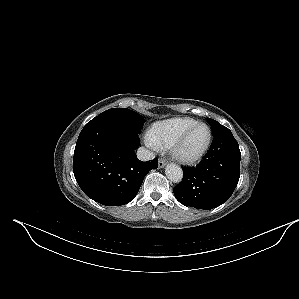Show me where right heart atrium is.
Here are the masks:
<instances>
[{
  "instance_id": "1",
  "label": "right heart atrium",
  "mask_w": 299,
  "mask_h": 299,
  "mask_svg": "<svg viewBox=\"0 0 299 299\" xmlns=\"http://www.w3.org/2000/svg\"><path fill=\"white\" fill-rule=\"evenodd\" d=\"M148 144L153 145L150 141H148Z\"/></svg>"
}]
</instances>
————————
■ What is required: Could you reproduce the listing above exactly and drop every picture?

■ Final answer:
Show me where right heart atrium is.
Here are the masks:
<instances>
[{
  "instance_id": "1",
  "label": "right heart atrium",
  "mask_w": 299,
  "mask_h": 299,
  "mask_svg": "<svg viewBox=\"0 0 299 299\" xmlns=\"http://www.w3.org/2000/svg\"><path fill=\"white\" fill-rule=\"evenodd\" d=\"M148 144L153 145L150 141H148Z\"/></svg>"
}]
</instances>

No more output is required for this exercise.